The entries below hold a line with "has width=1052, height=1165." and a line with "Task: Click on the GameCube". Return those lines and all that lie between them, exactly and only.

**Exercise materials**
■ ■ ■ ■ ■

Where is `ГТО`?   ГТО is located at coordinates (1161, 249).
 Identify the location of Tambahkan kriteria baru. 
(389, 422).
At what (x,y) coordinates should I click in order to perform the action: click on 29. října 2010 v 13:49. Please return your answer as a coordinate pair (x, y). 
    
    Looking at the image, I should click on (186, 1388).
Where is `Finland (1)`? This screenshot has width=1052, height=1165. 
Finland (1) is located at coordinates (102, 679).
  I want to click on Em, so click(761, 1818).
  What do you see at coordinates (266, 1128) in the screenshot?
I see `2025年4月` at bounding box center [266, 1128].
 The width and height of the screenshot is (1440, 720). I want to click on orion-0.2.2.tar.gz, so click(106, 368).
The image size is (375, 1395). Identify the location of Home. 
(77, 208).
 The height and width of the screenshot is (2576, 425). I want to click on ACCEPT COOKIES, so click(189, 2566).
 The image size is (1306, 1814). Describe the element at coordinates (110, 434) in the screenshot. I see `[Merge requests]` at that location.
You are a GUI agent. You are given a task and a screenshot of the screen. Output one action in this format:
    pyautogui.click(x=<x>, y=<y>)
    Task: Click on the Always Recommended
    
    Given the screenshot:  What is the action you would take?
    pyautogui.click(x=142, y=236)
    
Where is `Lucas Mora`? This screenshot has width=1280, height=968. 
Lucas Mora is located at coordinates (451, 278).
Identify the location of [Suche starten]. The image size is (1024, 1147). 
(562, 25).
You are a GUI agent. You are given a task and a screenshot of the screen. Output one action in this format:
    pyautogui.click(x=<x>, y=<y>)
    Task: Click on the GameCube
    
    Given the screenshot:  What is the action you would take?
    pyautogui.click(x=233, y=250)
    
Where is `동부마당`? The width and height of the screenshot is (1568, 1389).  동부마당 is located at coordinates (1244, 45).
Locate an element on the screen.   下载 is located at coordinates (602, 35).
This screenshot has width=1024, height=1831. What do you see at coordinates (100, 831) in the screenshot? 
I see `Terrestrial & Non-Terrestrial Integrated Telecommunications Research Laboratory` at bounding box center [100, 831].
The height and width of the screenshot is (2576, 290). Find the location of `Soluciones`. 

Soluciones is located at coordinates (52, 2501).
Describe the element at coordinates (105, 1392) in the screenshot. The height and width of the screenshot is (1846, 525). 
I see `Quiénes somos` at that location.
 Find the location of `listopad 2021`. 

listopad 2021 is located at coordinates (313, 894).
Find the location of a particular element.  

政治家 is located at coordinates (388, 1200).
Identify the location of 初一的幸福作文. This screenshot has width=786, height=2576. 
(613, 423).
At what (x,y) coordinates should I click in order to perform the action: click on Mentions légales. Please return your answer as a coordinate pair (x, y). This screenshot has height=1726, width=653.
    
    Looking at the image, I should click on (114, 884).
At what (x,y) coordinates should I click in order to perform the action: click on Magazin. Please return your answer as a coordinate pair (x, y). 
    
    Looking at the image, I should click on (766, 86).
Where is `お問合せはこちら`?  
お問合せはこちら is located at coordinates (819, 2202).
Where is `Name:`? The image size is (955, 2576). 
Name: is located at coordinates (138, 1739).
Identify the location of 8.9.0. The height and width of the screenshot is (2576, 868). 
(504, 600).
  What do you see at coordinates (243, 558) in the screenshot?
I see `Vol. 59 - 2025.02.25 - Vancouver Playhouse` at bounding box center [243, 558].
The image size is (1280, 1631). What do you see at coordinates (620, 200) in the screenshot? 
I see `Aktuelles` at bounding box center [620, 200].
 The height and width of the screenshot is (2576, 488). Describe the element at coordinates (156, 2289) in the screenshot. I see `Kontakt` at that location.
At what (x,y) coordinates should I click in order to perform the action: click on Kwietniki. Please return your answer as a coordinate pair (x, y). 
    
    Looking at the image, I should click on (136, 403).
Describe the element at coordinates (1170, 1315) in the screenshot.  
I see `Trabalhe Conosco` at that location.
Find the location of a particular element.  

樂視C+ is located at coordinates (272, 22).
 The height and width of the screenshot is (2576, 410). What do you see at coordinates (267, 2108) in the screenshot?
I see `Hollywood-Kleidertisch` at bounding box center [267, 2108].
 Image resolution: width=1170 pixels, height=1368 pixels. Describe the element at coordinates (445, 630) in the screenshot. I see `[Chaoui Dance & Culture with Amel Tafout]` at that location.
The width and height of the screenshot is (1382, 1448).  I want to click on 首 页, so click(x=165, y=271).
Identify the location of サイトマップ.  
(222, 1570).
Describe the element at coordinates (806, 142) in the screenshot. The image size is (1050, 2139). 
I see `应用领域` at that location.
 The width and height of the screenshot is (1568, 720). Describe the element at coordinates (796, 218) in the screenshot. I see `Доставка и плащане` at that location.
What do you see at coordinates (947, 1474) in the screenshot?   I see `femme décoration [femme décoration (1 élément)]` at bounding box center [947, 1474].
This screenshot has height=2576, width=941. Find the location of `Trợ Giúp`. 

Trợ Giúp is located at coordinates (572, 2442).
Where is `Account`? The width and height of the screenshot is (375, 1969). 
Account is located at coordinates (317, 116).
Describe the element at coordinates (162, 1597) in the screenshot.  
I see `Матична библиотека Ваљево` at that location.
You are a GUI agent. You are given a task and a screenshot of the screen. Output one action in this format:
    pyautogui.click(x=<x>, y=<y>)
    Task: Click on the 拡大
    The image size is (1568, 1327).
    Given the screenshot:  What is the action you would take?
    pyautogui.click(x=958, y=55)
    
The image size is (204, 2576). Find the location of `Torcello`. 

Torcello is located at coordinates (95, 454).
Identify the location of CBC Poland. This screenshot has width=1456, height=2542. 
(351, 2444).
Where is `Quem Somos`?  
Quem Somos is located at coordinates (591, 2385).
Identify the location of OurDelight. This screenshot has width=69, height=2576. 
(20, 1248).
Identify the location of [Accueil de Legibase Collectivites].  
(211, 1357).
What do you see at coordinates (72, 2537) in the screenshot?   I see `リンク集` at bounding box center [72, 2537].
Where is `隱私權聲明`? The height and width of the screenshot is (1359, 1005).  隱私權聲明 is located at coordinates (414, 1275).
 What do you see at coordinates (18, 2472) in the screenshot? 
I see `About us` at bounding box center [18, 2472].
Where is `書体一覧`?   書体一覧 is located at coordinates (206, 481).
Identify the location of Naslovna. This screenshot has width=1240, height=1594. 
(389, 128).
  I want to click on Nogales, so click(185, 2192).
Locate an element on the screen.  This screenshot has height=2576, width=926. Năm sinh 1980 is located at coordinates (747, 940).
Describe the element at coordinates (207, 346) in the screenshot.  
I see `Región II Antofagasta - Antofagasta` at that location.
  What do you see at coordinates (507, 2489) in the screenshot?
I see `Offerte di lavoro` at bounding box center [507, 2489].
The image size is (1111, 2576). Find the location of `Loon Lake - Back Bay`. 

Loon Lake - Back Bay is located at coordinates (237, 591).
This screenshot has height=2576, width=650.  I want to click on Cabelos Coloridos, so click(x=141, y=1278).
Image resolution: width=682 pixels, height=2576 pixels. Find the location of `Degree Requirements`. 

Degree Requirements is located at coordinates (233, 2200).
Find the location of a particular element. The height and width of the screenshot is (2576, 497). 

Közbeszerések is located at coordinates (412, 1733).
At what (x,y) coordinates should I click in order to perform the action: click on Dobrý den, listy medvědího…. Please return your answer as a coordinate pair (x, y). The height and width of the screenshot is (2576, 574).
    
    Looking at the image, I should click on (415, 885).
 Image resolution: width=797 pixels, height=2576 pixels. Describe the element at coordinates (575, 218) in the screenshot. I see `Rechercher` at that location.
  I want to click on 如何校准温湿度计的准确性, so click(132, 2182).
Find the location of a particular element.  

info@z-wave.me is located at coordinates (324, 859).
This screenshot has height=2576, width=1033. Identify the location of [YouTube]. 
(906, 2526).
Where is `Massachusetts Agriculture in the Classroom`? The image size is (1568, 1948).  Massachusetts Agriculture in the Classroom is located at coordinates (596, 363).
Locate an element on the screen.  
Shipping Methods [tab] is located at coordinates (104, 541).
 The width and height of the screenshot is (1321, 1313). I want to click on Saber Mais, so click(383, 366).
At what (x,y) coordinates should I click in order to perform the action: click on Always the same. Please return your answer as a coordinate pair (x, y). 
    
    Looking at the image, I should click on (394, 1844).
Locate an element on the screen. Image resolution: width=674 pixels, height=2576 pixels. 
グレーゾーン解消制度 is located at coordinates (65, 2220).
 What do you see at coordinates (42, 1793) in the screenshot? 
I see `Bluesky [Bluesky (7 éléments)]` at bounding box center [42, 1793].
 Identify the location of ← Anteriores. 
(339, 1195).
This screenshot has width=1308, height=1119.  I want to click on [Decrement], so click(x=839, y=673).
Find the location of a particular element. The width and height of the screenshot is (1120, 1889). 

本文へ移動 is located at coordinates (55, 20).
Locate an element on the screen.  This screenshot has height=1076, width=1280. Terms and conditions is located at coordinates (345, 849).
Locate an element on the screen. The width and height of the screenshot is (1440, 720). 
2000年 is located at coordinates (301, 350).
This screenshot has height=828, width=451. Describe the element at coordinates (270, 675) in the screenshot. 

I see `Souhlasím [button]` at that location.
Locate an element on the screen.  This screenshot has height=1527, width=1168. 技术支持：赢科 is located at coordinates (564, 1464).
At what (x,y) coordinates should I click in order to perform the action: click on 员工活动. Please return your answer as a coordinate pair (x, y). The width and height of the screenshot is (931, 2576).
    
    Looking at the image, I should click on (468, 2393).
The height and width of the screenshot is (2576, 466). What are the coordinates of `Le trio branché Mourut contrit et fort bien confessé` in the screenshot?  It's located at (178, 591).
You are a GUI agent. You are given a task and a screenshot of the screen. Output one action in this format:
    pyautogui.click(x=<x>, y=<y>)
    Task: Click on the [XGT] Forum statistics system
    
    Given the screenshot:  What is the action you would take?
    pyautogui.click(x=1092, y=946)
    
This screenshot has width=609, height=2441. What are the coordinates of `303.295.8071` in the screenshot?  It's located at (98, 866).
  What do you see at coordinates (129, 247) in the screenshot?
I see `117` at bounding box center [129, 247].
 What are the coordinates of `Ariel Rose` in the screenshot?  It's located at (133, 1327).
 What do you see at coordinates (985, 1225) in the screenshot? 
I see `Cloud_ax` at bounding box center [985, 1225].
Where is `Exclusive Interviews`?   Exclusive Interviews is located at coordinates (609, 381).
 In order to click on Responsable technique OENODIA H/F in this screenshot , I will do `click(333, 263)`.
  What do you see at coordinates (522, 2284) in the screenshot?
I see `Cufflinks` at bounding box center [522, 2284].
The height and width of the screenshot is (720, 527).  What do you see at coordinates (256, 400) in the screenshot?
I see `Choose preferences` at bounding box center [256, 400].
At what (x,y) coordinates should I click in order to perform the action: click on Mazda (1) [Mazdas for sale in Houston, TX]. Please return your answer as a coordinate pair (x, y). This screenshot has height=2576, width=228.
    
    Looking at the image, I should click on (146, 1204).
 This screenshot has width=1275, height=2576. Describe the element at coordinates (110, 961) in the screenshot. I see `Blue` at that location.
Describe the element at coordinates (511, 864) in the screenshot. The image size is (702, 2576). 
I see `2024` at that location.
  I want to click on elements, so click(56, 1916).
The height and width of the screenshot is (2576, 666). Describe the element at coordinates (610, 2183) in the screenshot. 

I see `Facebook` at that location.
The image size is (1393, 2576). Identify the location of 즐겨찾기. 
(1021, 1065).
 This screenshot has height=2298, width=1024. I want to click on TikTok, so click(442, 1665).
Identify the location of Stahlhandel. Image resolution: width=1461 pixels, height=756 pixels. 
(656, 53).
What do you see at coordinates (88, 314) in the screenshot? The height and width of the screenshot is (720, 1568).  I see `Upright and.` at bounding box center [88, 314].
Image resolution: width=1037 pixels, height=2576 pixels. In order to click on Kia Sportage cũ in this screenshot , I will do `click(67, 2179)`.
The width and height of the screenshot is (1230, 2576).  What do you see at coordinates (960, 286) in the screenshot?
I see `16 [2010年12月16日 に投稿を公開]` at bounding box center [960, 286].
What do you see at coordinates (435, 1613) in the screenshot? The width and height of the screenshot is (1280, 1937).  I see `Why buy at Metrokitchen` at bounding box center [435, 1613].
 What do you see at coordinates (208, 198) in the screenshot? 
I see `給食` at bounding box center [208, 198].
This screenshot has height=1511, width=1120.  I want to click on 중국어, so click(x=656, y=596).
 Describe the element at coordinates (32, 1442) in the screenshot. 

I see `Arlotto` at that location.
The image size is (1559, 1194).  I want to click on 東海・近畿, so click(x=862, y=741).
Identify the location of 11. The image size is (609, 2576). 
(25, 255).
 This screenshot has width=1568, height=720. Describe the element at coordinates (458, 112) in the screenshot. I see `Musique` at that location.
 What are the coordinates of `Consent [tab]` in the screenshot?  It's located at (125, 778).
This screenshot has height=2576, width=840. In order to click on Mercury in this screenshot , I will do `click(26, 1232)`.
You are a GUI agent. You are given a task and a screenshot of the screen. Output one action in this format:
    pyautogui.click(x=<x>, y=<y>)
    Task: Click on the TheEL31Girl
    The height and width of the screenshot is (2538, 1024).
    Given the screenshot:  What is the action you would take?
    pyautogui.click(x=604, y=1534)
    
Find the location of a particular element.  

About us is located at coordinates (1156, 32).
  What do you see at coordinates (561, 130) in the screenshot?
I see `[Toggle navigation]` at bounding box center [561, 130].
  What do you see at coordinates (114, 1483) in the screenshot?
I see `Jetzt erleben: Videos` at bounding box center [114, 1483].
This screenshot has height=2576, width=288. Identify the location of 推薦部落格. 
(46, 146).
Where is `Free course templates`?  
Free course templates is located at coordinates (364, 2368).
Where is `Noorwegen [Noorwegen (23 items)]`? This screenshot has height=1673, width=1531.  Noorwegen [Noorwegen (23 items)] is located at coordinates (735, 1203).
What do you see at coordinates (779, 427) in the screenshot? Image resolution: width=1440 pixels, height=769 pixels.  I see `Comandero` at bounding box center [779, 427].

■ ■ ■ ■ ■

**Result of this task**
Where is `Finland (1)`? This screenshot has width=1052, height=1165. 
Finland (1) is located at coordinates (102, 679).
  I want to click on Em, so click(761, 1818).
  What do you see at coordinates (266, 1128) in the screenshot?
I see `2025年4月` at bounding box center [266, 1128].
 The width and height of the screenshot is (1440, 720). I want to click on orion-0.2.2.tar.gz, so click(106, 368).
The image size is (375, 1395). Identify the location of Home. 
(77, 208).
 The height and width of the screenshot is (2576, 425). I want to click on ACCEPT COOKIES, so click(189, 2566).
 The image size is (1306, 1814). Describe the element at coordinates (110, 434) in the screenshot. I see `[Merge requests]` at that location.
You are a GUI agent. You are given a task and a screenshot of the screen. Output one action in this format:
    pyautogui.click(x=<x>, y=<y>)
    Task: Click on the Always Recommended
    
    Given the screenshot:  What is the action you would take?
    pyautogui.click(x=142, y=236)
    
Where is `Lucas Mora`? This screenshot has width=1280, height=968. 
Lucas Mora is located at coordinates (451, 278).
Identify the location of [Suche starten]. The image size is (1024, 1147). 
(562, 25).
You are a GUI agent. You are given a task and a screenshot of the screen. Output one action in this format:
    pyautogui.click(x=<x>, y=<y>)
    Task: Click on the GameCube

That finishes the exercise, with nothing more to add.